Model also for Diversity
The municipality of Växjö is growing at a rate of 1 000 people per year, of whom 60-70 per cent are from other cultures/countries. The city’s current diversity plan stretches to 2014. Hopefully, Växjö’s gender equality model will inspire the new diversity plan.
‘Gender-equal environments imply improved potential and better results,’ says Mia Granqvist. ‘Today we have worked on this for three and a half years, but would have liked a project period of 5-6 years. One great way to go would be to have the “special team” teachers continue their work but with a wider focus.’
Växjö’s Success Factors
- Legitimise gender equality work: Get the top politicians and school management involved.
- Give the staff appropriate literature to read.
- The obligation to report results is important.

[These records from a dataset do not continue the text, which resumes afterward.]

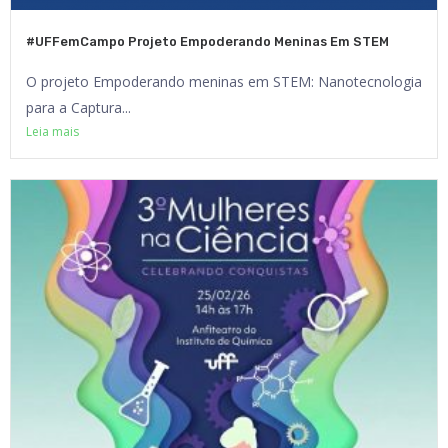
#UFFemCampo Projeto Empoderando Meninas Em STEM
O projeto Empoderando meninas em STEM: Nanotecnologia
para a Captura...
Leia mais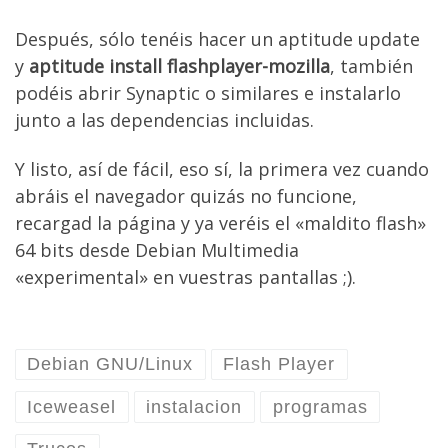
Después, sólo tenéis hacer un aptitude update
y
aptitude install flashplayer-mozilla
, también
podéis abrir Synaptic o similares e instalarlo
junto a las dependencias incluidas.
Y listo, así de fácil, eso sí, la primera vez cuando
abráis el navegador quizás no funcione,
recargad la página y ya veréis el «maldito flash»
64 bits desde Debian Multimedia
«experimental» en vuestras pantallas ;).
Debian GNU/Linux
Flash Player
Iceweasel
instalacion
programas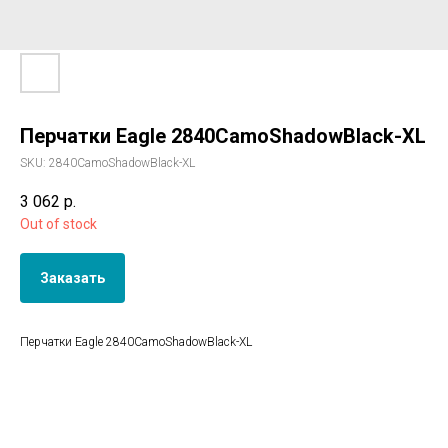
Перчатки Eagle 2840CamoShadowBlack-XL
SKU:
2840CamoShadowBlack-XL
3 062
р.
Out of stock
Заказать
Перчатки Eagle 2840CamoShadowBlack-XL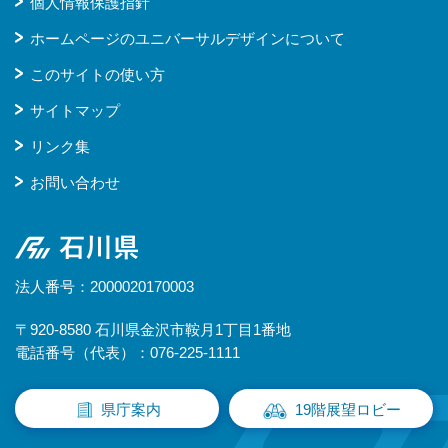
個人情報保護指針
ホームページのユニバーサルデザインについて
このサイトの使い方
サイトマップ
リンク集
お問い合わせ
石川県
法人番号：2000020170003
〒920-8580 石川県金沢市鞍月1丁目1番地
電話番号（代表）：076-225-1111
県庁案内
19階展望ロビー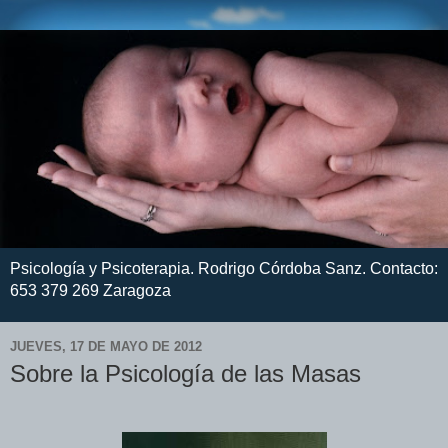
Psicología y Psicoterapia. Rodrigo Córdoba Sanz. Contacto:
653 379 269 Zaragoza
JUEVES, 17 DE MAYO DE 2012
Sobre la Psicología de las Masas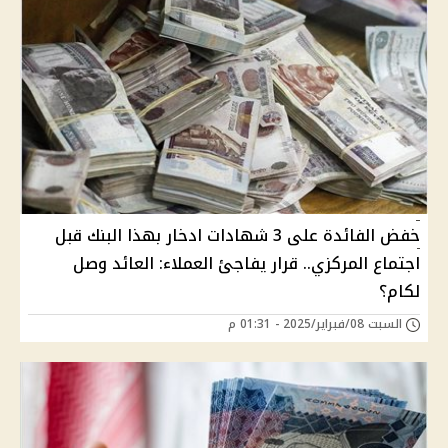
خفض الفائدة على 3 شهادات ادخار بهذا البنك قبل
اجتماع المركزي.. قرار يفاجئ العملاء: العائد وصل
لكام؟
السبت 08/فبراير/2025 - 01:31 م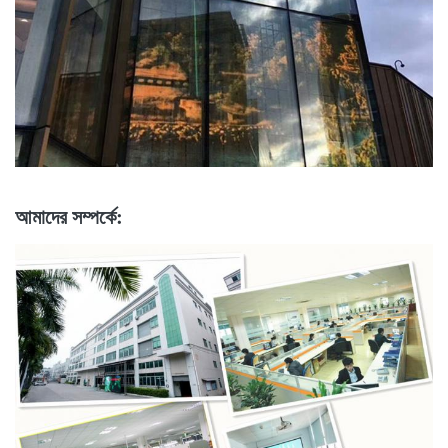
আমাদের সম্পর্কে: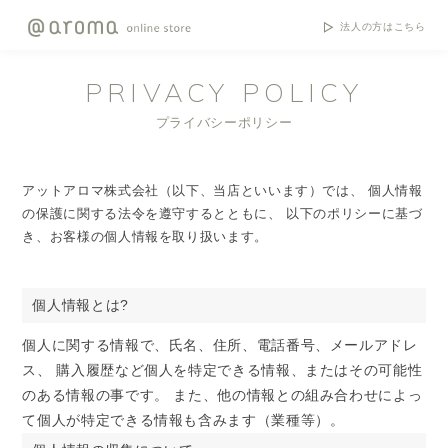
法人の方はこちら
PRIVACY POLICY
プライバシーポリシー
アットアロマ株式会社（以下、当店といいます）では、 個人情報
の保護に関する法令を遵守するとともに、 以下のポリシーに基づ
き、お客様の個人情報を取り扱います。
個人情報とは?
個人に関する情報で、氏名、住所、電話番号、メールアドレ
ス、 購入履歴など個人を特定できる情報、またはその可能性
のある情報の事です。 また、他の情報との組み合わせによっ
て個人が特定できる情報も含みます（業種等）。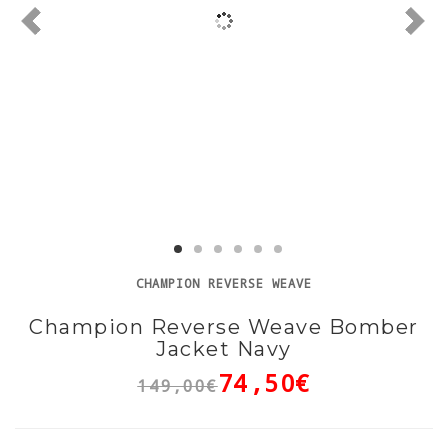
CHAMPION REVERSE WEAVE
Champion Reverse Weave Bomber
Jacket Navy
74,50€
149,00€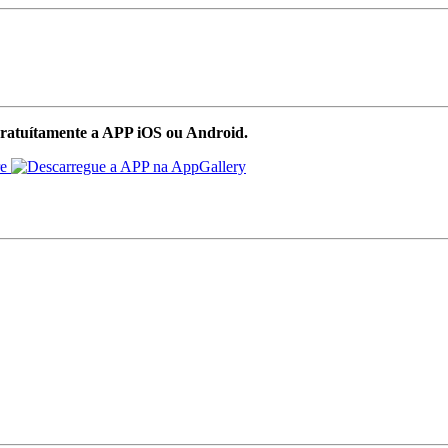
ratuítamente a APP iOS ou Android.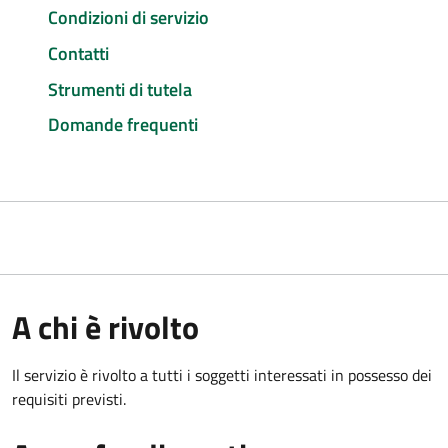
Condizioni di servizio
Contatti
Strumenti di tutela
Domande frequenti
A chi è rivolto
Il servizio è rivolto a tutti i soggetti interessati in possesso dei
requisiti previsti.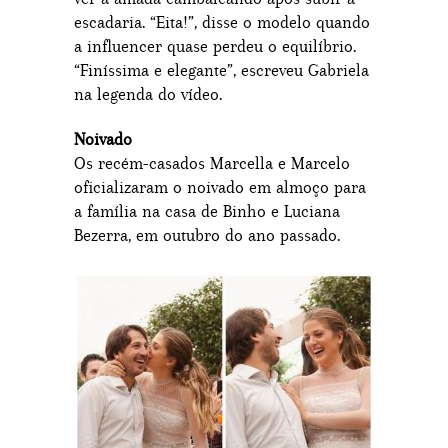
escadaria. “Eita!”, disse o modelo quando
a influencer quase perdeu o equilíbrio.
“Finíssima e elegante”, escreveu Gabriela
na legenda do vídeo.
Noivado
Os recém-casados Marcella e Marcelo
oficializaram o noivado em almoço para
a família na casa de Binho e Luciana
Bezerra, em outubro do ano passado.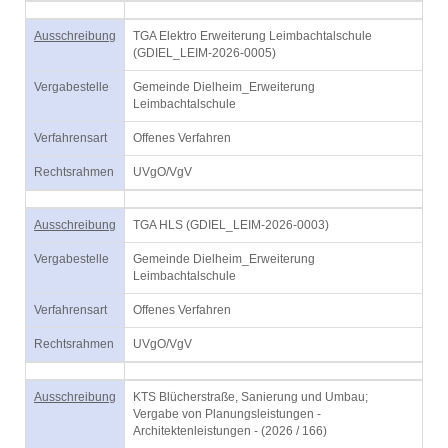
Ausschreibung
TGA Elektro Erweiterung Leimbachtalschule
(GDIEL_LEIM-2026-0005)
Vergabestelle
Gemeinde Dielheim_Erweiterung
Leimbachtalschule
Verfahrensart
Offenes Verfahren
Rechtsrahmen
UVgO/VgV
Ausschreibung
TGA HLS (GDIEL_LEIM-2026-0003)
Vergabestelle
Gemeinde Dielheim_Erweiterung
Leimbachtalschule
Verfahrensart
Offenes Verfahren
Rechtsrahmen
UVgO/VgV
Ausschreibung
KTS Blücherstraße, Sanierung und Umbau;
Vergabe von Planungsleistungen -
Architektenleistungen - (2026 / 166)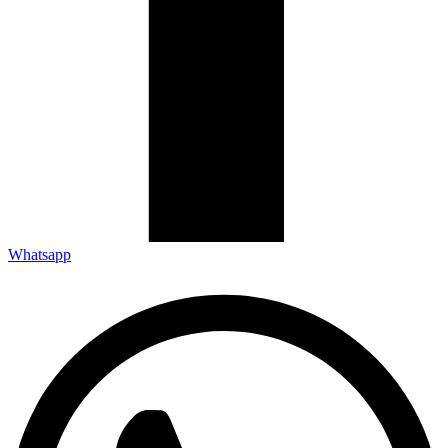
Whatsapp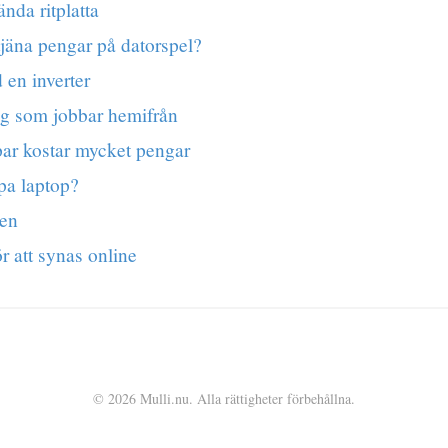
nda ritplatta
jäna pengar på datorspel?
en inverter
ig som jobbar hemifrån
ar kostar mycket pengar
pa laptop?
len
ör att synas online
© 2026 Mulli.nu. Alla rättigheter förbehållna.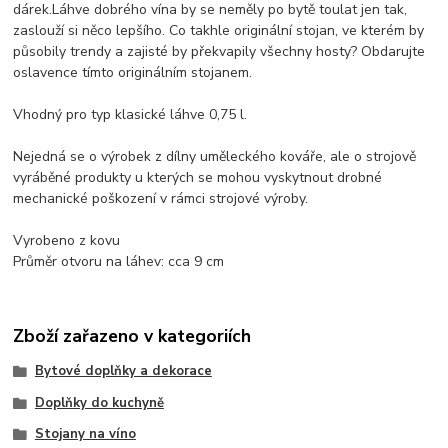
dárek.Láhve dobrého vína by se neměly po bytě toulat jen tak,
zaslouží si něco lepšího. Co takhle originální stojan, ve kterém by
působily trendy a zajisté by překvapily všechny hosty? Obdarujte
oslavence tímto originálním stojanem.
Vhodný pro typ klasické láhve 0,75 l.
Nejedná se o výrobek z dílny uměleckého kováře, ale o strojově
vyráběné produkty u kterých se mohou vyskytnout drobné
mechanické poškození v rámci strojové výroby.
Vyrobeno z kovu
Průměr otvoru na láhev: cca 9 cm
Zboží zařazeno v kategoriích
Bytové doplňky a dekorace
Doplňky do kuchyně
Stojany na víno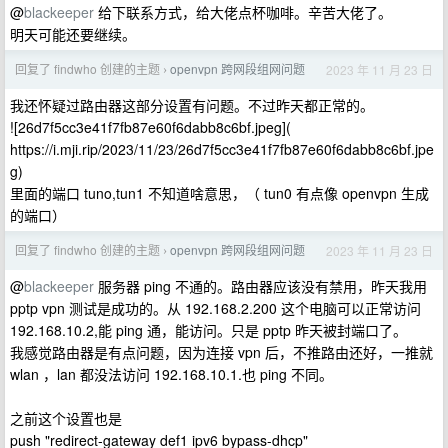
@
blackeeper
给下联系方式，给大佬点杯咖啡。辛苦大佬了。
明天可能还要继续。
回复了 findwho 创建的主题
openvpn 跨网段组网问题
2023 年 11 月 23 日
›
我还怀疑过路由器这部分设置有问题。不过昨天都正常的。
![26d7f5cc3e41f7fb87e60f6dabb8c6bf.jpeg](
https://i.mji.rip/2023/11/23/26d7f5cc3e41f7fb87e60f6dabb8c6bf.jpe
g)
里面的端口 tuno,tun1 不知道啥意思，（ tun0 有点像 openvpn 生成
的端口）
回复了 findwho 创建的主题
openvpn 跨网段组网问题
2023 年 11 月 23 日
›
@
blackeeper
服务器 ping 不通的。路由器应该没有禁用，昨天我用
pptp vpn 测试是成功的。从 192.168.2.200 这个电脑可以正常访问
192.168.10.2,能 ping 通，能访问。只是 pptp 昨天被封端口了。
我感觉路由器是有点问题，因为连接 vpn 后，不推路由还好，一推就
wlan ，lan 都没法访问 192.168.10.1.也 ping 不同。
之前这个设置也是
push "redirect-gateway def1 ipv6 bypass-dhcp"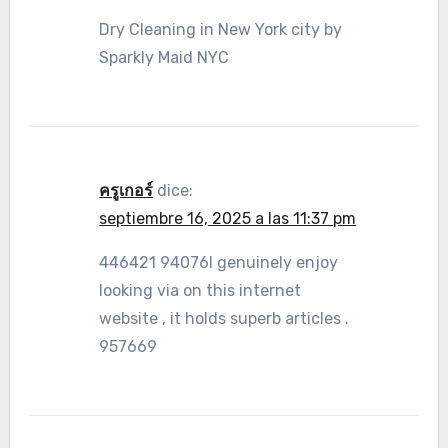
Dry Cleaning in New York city by
Sparkly Maid NYC
ครูเกอร์
dice:
septiembre 16, 2025 a las 11:37 pm
446421 94076I genuinely enjoy
looking via on this internet
website , it holds superb articles .
957669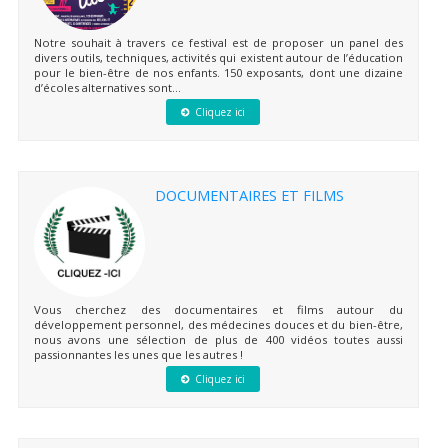
Notre souhait à travers ce festival est de proposer un panel des
divers outils, techniques, activités qui existent autour de l’éducation
pour le bien-être de nos enfants. 150 exposants, dont une dizaine
d’écoles alternatives sont...
Cliquez ici
DOCUMENTAIRES ET FILMS
Vous cherchez des documentaires et films autour du
développement personnel, des médecines douces et du bien-être,
nous avons une sélection de plus de 400 vidéos toutes aussi
passionnantes les unes que les autres !
Cliquez ici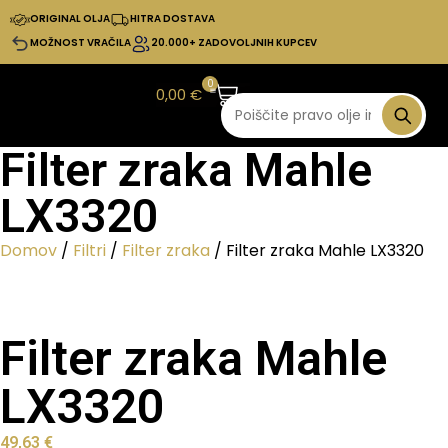
ORIGINAL OLJA
HITRA DOSTAVA
MOŽNOST VRAČILA
20.000+ ZADOVOLJNIH KUPCEV
0
0,00
€
Filter zraka Mahle
LX3320
Domov
/
Filtri
/
Filter zraka
/ Filter zraka Mahle LX3320
Filter zraka Mahle
LX3320
49,63
€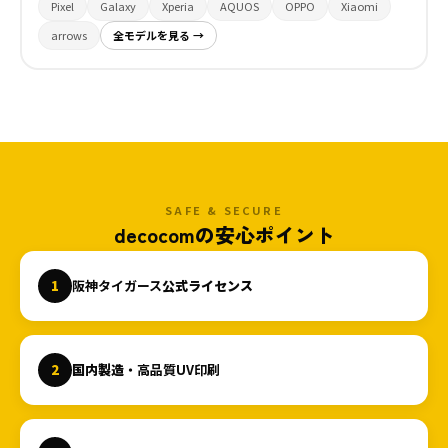
Pixel
Galaxy
Xperia
AQUOS
OPPO
Xiaomi
arrows
全モデルを見る →
SAFE & SECURE
decocomの安心ポイント
1
阪神タイガース
公式ライセンス
2
国内製造
・高品質UV印刷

It is particularly important that headmasters request results.
- Use an external consultant as a critical eye.
- Ensure sufficient funding, including for substitute teachers when regular teachers have daytime conferences.
- Use the 1-16 years perspective for the children – follow the children all the way.
- Realise that the biggest problem is time.
- Count on both bad and good times.
- Create questions rather than answers.